Al-Amin is being held in Montgomery County, Ala., pending extradition on charges that he murdered one deputy and wounded another in Atlanta on March 16.

Montgomery County Circuit Judge Charles Price on Friday set an April 21 hearing date on Georgia's attempt to extradite him. Al-Amin's attorney, J.L. Chestnut, has challenged the extradition papers and the fugitive warrant received from Georgia.

After his arrest in White Hall, Ala., Al-Amin said he was the victim of a "governmental conspiracy."

The Atlanta Journal-Constitution, citing police investigators' reports, FBI documents and interviews, said Al-Amin was closely investigated from 1992 to 1997.

The newspaper said that Atlanta police suspected that Al-Amin and his followers were responsible for more than a dozen homicides in the neighborhood where Al-Amin lived and operated a one-room grocery store. It said that the FBI ended its investigations in February 1996 and that the Atlanta police investigation ended in August 1997.

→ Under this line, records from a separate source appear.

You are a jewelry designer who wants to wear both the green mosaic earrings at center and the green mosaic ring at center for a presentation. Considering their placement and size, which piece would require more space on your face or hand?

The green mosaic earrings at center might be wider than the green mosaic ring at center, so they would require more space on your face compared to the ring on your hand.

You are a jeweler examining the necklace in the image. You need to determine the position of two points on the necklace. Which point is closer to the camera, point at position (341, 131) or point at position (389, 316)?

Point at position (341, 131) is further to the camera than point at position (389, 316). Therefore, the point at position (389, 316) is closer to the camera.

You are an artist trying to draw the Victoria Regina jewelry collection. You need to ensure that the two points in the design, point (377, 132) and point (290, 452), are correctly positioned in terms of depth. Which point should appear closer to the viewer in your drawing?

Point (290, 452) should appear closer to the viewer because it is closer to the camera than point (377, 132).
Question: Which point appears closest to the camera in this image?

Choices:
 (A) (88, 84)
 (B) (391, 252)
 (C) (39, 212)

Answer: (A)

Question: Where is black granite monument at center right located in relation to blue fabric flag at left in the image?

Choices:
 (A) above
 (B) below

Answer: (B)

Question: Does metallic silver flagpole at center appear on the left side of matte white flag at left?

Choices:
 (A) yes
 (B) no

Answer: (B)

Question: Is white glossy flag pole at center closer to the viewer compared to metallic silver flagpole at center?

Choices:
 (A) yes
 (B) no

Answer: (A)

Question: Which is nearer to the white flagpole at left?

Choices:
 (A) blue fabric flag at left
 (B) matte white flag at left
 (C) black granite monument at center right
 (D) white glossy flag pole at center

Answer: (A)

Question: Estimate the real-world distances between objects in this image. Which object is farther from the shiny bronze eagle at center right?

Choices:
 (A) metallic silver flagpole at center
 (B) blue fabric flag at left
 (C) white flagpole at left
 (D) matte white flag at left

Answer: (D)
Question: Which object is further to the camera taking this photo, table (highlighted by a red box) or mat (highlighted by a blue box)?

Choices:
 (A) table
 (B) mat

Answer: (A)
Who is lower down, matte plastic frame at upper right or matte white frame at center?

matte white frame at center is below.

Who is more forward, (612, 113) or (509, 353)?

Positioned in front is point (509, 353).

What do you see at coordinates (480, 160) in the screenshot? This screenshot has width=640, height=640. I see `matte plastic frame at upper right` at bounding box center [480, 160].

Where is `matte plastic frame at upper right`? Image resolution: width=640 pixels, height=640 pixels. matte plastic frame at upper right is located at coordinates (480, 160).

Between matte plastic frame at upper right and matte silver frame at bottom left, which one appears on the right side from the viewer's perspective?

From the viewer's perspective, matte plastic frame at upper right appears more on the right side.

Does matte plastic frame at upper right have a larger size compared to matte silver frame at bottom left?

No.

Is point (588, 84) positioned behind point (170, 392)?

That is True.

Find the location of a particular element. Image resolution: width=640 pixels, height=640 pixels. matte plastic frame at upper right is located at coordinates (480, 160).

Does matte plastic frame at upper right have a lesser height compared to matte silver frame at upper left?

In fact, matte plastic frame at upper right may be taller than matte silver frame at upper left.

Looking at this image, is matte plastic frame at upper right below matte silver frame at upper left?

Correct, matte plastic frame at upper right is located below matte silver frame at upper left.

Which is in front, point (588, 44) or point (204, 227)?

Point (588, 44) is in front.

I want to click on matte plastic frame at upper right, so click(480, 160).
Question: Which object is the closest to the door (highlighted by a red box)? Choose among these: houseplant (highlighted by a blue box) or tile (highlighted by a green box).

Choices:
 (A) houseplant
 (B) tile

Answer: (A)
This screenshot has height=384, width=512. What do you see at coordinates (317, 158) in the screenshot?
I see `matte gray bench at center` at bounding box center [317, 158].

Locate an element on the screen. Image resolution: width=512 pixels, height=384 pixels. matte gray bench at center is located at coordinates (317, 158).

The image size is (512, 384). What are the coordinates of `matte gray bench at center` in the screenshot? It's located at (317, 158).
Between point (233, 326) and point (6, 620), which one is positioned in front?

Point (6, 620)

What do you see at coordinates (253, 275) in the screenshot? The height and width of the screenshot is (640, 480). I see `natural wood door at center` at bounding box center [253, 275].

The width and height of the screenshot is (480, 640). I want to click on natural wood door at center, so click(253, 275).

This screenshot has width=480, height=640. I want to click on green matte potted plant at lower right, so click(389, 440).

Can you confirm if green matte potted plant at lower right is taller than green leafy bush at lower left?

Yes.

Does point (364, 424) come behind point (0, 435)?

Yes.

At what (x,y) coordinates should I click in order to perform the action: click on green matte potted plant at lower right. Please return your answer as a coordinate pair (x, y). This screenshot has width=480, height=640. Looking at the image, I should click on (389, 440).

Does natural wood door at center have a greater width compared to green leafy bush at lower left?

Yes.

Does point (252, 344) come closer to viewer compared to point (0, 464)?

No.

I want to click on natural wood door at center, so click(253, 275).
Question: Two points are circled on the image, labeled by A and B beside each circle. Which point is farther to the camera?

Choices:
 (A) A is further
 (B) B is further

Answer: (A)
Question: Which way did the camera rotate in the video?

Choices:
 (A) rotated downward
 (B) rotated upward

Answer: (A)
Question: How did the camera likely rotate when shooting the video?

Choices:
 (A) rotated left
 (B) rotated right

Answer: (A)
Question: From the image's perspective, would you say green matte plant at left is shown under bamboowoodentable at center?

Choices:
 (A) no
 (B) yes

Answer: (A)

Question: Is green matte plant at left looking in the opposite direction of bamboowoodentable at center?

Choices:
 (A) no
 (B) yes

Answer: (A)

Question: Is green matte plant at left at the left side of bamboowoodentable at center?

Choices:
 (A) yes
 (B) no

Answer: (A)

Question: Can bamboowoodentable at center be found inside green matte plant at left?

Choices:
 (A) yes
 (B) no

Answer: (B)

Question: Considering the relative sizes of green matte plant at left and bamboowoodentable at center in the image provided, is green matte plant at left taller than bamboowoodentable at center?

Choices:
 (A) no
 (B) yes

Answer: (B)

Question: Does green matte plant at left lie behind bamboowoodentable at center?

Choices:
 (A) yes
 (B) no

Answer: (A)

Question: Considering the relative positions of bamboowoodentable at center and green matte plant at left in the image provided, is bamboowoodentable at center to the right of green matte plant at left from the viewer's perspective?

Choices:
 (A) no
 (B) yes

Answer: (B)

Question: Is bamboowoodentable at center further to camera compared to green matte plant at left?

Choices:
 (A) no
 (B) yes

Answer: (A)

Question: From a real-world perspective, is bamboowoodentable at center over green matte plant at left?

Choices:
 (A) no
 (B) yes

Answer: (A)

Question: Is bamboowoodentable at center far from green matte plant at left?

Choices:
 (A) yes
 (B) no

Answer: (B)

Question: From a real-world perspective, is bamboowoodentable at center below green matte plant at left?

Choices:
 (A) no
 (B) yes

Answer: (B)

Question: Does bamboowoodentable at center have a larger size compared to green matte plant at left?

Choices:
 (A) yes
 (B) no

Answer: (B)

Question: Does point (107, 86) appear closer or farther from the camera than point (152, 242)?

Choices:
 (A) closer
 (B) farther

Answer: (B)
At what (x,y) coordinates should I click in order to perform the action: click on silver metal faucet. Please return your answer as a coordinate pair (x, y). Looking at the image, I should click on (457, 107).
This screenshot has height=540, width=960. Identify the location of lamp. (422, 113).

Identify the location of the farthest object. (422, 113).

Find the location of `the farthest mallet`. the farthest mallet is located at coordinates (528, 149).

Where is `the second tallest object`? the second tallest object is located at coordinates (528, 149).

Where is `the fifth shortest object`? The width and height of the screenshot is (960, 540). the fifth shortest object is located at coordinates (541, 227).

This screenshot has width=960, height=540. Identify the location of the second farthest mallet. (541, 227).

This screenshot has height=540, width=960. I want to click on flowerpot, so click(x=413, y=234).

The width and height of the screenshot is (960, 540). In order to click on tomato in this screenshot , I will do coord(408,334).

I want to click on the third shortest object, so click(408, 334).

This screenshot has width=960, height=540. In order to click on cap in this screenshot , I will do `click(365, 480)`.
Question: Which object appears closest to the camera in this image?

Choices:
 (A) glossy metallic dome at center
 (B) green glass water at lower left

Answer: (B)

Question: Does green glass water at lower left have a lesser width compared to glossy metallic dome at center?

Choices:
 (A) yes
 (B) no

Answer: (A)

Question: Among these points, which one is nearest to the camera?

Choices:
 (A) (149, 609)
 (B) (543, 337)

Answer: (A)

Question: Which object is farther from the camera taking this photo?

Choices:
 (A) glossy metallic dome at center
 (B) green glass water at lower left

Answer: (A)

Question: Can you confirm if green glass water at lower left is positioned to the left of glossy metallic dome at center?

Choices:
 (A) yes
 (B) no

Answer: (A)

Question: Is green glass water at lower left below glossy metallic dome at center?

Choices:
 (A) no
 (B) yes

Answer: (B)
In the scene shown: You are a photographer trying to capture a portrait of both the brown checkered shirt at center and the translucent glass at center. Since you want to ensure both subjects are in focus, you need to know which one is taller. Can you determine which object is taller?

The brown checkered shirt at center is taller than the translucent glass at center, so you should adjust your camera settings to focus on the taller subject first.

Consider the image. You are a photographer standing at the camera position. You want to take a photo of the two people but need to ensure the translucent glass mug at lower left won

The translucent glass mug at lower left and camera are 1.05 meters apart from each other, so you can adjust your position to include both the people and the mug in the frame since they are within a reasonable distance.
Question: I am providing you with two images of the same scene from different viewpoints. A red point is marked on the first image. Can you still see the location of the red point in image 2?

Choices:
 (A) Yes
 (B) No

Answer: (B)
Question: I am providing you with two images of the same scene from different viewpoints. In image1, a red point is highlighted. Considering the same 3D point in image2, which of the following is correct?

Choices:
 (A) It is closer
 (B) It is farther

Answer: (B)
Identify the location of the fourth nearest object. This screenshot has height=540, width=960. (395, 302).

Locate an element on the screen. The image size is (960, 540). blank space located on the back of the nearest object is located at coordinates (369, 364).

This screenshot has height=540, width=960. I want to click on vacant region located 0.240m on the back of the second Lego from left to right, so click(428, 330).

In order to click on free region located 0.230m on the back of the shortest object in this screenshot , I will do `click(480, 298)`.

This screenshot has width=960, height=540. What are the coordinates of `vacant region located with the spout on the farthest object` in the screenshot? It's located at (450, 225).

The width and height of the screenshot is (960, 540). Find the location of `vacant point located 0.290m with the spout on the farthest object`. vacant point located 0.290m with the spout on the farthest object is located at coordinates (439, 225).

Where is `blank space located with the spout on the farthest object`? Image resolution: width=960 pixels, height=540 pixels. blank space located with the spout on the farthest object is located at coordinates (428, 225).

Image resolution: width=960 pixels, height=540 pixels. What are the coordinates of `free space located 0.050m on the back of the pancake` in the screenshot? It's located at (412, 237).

Two of Al-Amin's associates are serving time in Georgia prisons for unrelated murders, the newspaper said. Al-Amin is being held under maximum security at the Montgomery County Detention Facility. Sheriff D.T. Marshall said he will remain in "maximum lockdown."

"He's a security risk," Marshall said. "I don't care what his lawyers say."

Al-Amin faces charges for murder, aggravated assault and aggravated battery in the fatal shooting of Fulton County Sheriff's Deputy Richard Kinchen and the wounding of his partner, Deputy Aldranon English.